*** Information provided ***

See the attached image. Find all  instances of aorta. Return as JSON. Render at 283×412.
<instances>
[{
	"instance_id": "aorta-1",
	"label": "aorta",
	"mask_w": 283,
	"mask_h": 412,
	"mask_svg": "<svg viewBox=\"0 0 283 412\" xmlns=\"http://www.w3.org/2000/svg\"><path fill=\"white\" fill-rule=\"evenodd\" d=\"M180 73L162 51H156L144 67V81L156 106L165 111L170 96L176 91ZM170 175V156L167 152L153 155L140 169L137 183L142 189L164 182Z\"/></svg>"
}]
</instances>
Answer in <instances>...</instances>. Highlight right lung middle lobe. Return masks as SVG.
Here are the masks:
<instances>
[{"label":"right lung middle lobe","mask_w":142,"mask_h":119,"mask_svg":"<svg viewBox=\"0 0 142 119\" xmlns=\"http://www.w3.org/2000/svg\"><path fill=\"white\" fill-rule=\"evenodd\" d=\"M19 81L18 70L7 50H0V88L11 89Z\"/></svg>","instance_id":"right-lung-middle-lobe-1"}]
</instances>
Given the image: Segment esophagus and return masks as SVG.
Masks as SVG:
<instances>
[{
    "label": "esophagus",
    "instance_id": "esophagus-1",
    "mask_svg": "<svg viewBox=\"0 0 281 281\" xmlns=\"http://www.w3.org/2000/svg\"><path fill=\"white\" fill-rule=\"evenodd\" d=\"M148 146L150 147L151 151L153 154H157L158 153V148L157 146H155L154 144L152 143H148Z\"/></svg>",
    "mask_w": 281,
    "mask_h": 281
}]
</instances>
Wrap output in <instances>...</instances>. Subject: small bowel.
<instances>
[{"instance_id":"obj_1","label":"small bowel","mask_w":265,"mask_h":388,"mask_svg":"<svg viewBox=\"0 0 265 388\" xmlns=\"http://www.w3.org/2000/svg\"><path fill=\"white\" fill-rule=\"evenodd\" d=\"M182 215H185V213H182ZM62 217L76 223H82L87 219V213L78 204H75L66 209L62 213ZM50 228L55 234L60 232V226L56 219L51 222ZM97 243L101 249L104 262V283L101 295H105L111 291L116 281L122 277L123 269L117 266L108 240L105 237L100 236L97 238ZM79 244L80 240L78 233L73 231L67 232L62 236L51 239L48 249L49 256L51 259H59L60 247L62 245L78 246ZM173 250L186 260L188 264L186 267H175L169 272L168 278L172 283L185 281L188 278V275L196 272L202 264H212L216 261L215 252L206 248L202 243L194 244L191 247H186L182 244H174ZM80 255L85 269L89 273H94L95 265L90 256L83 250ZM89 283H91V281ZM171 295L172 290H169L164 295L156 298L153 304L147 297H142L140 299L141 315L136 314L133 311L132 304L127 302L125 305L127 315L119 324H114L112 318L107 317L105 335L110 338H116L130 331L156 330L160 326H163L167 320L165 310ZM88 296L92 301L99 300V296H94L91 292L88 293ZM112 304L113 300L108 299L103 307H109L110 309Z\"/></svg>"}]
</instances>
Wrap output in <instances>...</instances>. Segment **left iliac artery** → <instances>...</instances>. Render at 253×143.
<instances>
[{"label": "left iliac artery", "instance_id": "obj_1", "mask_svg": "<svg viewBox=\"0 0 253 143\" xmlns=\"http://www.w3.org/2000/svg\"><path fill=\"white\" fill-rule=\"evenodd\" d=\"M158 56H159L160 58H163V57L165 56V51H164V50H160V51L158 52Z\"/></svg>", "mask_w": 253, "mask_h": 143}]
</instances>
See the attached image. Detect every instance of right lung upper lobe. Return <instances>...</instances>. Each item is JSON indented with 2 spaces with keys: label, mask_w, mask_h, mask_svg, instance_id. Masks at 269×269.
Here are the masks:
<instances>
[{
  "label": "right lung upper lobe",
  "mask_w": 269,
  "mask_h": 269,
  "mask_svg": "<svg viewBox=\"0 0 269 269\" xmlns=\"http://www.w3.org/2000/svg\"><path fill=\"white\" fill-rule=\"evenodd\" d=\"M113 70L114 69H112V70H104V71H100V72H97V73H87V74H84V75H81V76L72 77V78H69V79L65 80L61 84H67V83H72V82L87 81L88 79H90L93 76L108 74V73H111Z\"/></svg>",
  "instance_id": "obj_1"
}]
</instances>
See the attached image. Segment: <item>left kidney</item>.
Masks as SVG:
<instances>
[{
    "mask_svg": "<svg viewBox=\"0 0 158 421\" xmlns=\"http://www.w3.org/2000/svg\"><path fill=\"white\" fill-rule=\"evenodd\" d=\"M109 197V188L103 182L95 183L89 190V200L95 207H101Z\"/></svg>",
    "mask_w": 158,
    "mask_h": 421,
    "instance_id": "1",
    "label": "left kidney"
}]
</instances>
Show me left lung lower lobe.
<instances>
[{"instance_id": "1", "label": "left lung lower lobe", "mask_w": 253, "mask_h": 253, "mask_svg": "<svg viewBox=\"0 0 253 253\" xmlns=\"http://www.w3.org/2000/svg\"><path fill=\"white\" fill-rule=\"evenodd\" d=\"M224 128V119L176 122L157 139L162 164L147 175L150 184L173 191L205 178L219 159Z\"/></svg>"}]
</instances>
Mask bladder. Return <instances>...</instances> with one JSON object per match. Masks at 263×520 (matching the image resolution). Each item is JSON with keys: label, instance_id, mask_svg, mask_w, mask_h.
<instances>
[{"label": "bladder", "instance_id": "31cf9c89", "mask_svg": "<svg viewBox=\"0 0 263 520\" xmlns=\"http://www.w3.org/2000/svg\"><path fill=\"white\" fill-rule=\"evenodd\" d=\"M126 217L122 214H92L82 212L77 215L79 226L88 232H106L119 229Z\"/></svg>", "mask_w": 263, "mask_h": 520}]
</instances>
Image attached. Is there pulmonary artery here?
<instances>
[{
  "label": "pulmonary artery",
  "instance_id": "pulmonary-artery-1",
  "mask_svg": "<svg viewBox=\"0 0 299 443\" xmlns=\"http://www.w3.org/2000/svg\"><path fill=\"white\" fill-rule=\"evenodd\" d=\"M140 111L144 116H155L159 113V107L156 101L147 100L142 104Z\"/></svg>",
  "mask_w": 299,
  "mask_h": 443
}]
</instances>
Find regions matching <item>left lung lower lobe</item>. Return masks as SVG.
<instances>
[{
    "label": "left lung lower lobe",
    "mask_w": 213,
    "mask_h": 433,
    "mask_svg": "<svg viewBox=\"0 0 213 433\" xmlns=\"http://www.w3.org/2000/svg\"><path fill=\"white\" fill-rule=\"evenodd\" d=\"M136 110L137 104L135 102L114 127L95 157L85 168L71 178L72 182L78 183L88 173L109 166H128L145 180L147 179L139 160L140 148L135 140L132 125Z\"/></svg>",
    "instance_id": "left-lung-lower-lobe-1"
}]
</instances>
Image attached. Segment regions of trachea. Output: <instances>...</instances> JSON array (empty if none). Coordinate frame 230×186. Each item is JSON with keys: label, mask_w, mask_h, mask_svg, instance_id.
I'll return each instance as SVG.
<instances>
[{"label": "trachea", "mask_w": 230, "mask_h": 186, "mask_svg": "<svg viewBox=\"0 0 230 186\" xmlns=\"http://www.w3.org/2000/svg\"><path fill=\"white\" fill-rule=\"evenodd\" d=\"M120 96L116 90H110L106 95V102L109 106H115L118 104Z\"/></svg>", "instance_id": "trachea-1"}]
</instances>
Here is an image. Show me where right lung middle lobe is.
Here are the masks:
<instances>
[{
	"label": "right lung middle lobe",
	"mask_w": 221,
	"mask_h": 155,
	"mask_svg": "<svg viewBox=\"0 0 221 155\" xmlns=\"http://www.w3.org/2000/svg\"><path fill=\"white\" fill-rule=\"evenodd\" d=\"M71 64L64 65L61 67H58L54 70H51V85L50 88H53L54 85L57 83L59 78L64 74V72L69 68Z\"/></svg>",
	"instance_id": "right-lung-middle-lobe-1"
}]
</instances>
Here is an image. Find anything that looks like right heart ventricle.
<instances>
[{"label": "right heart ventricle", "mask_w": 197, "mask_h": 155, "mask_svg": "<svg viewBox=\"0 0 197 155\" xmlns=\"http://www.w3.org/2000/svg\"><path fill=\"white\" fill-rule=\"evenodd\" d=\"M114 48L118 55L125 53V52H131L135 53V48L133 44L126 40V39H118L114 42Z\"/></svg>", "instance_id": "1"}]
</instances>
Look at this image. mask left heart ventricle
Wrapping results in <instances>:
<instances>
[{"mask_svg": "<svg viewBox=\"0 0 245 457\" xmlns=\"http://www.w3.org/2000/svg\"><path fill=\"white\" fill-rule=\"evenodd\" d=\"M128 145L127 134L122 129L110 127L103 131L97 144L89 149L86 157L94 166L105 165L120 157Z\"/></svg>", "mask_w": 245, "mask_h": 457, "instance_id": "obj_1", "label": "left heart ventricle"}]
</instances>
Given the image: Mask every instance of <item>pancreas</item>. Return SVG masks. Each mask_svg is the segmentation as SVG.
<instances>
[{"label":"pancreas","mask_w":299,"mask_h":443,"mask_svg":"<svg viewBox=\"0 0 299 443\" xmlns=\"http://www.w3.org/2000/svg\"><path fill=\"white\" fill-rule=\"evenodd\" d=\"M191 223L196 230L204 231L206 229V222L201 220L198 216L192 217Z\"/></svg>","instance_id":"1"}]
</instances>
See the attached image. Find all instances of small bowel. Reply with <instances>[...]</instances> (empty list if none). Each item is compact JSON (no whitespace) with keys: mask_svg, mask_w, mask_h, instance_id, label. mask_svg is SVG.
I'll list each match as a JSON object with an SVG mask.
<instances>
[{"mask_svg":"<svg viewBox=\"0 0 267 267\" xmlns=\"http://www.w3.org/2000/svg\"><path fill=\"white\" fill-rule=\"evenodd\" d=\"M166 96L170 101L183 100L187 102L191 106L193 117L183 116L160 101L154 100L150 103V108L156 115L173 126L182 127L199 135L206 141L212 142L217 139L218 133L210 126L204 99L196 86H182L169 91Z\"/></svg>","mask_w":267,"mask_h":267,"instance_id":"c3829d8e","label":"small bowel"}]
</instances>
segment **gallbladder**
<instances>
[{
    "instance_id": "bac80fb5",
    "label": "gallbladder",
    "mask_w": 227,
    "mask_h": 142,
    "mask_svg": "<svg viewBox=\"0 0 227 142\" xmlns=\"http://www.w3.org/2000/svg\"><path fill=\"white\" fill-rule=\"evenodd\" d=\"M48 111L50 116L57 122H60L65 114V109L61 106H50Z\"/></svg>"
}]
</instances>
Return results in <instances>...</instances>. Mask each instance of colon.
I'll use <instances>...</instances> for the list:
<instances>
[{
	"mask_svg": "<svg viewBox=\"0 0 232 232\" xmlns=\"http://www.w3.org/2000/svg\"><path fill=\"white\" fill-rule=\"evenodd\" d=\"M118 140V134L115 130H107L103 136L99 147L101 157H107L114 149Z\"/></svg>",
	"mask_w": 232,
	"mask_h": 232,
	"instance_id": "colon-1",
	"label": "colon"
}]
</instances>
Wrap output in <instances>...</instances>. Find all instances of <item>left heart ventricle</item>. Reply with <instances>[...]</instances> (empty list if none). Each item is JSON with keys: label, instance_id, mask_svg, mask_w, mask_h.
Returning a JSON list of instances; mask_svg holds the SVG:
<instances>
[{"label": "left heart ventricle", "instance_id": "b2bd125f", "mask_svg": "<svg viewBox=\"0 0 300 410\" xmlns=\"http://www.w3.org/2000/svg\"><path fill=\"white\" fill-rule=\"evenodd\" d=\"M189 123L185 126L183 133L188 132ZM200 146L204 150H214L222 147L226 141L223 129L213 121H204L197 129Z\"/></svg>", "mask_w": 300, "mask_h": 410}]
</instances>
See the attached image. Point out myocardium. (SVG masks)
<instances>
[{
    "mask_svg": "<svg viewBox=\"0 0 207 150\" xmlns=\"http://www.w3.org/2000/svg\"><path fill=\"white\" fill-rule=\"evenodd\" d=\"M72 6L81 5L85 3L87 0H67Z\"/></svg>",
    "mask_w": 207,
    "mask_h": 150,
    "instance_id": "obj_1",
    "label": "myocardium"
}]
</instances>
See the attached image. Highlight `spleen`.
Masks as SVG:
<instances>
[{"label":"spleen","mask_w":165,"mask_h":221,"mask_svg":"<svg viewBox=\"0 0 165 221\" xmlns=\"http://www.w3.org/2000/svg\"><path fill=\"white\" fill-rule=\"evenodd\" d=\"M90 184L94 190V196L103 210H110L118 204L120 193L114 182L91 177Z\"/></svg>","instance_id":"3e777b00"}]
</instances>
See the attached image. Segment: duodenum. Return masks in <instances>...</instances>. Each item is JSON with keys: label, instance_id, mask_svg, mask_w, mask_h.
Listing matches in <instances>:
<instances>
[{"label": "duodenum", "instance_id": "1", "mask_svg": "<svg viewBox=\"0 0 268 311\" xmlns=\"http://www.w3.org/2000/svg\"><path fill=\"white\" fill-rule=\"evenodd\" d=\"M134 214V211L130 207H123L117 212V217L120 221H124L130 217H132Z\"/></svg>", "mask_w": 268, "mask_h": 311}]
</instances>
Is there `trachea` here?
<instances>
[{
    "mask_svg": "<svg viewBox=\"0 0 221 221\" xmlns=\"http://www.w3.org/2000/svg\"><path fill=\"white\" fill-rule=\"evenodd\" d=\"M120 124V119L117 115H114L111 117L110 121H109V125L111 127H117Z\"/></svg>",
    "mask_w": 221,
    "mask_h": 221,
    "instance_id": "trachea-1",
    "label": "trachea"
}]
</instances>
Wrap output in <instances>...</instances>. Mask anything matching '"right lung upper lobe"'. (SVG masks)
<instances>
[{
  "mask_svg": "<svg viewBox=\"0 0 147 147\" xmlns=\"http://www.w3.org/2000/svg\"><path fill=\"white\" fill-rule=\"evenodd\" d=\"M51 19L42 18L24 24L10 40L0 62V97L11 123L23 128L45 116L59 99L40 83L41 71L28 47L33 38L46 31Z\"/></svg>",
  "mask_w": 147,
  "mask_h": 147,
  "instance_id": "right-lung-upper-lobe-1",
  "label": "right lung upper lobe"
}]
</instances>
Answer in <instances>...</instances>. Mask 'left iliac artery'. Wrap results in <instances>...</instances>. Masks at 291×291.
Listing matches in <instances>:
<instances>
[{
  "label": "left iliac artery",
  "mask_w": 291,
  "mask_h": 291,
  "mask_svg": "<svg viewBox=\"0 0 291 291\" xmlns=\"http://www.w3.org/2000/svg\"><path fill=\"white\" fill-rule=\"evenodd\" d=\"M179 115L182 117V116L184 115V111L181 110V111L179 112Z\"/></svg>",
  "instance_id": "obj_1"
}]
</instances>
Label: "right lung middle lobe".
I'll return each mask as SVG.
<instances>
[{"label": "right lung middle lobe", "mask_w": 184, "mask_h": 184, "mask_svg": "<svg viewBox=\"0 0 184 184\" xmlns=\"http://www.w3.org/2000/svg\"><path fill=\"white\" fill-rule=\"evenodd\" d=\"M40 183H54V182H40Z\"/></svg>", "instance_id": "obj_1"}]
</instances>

*** End of Information provided ***

▶ [Instructions to follow] Copy out exactly the line holding "Answer in <instances>...</instances>. Mask" and each line after it through the end of the entries, and leave out everything else.

▶ [Response to the task]
Answer in <instances>...</instances>. Mask 'left iliac artery'. Wrap results in <instances>...</instances>. Masks at 291×291.
Listing matches in <instances>:
<instances>
[{
  "label": "left iliac artery",
  "mask_w": 291,
  "mask_h": 291,
  "mask_svg": "<svg viewBox=\"0 0 291 291\" xmlns=\"http://www.w3.org/2000/svg\"><path fill=\"white\" fill-rule=\"evenodd\" d=\"M179 115L182 117V116L184 115V111L181 110V111L179 112Z\"/></svg>",
  "instance_id": "obj_1"
}]
</instances>
Label: "right lung middle lobe".
I'll return each mask as SVG.
<instances>
[{"label": "right lung middle lobe", "mask_w": 184, "mask_h": 184, "mask_svg": "<svg viewBox=\"0 0 184 184\" xmlns=\"http://www.w3.org/2000/svg\"><path fill=\"white\" fill-rule=\"evenodd\" d=\"M40 183H54V182H40Z\"/></svg>", "instance_id": "obj_1"}]
</instances>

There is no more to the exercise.